Occidental Petroleum Corp. said Tuesday that net income rose 28 percent in the third quarter as it set production records and sold oil and gas for higher prices than last year.
The Los Angeles company said production will grow again in the final three months of the year, although the focus will be on oil, which can generate higher profits with its current price above $80.
Stephen Chazen, who was tapped to replace outgoing CEO Ray Irani next year, told analysts that natural gas production would be flat in the fourth quarter. Natural gas is trading around $3.50 per 1,000 cubic feet, a price Chazen referred to as "not very exciting."
New techniques in drilling in shale formations have allowed companies to access decades worth of natural gas in fields in Appalachia, Texas and other parts of the U.S. This has led to overproduction, which has kept a lid on prices.

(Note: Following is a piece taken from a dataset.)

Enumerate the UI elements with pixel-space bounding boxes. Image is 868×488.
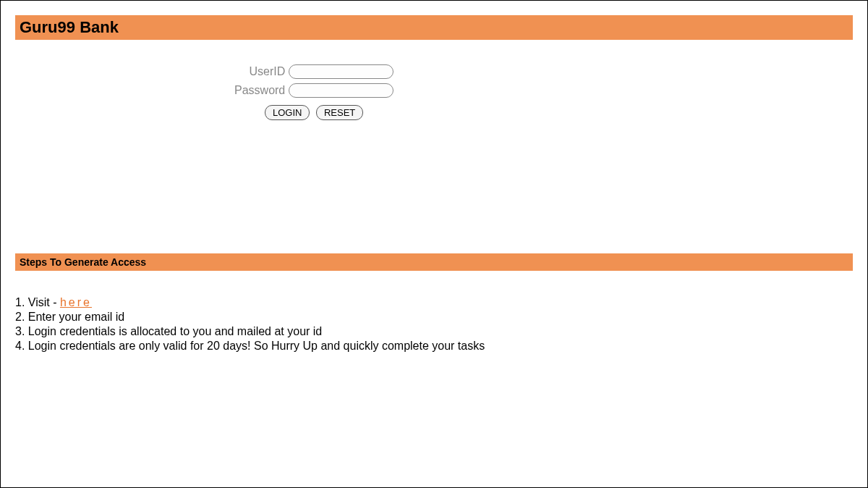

Still, Occidental's oil and gas business saw profit rise by 19 percent in the third quarter because prices for both fuels were higher than a year ago.
Oppenheimer & Co. analyst Fadel Gheit said he thinks Occidental is doing the right thing by slowing natural gas production. Some companies have pressed ahead with natural gas projects because of contract rules that force them to keep producing or lose their lease. Occidental doesn't have that problem, Gheit said.
"They're not going to drill just to get that gas out of the ground, and they don't have the room to process it anyway," he said. The company also said problems with a natural gas processing plant in California will hurt production.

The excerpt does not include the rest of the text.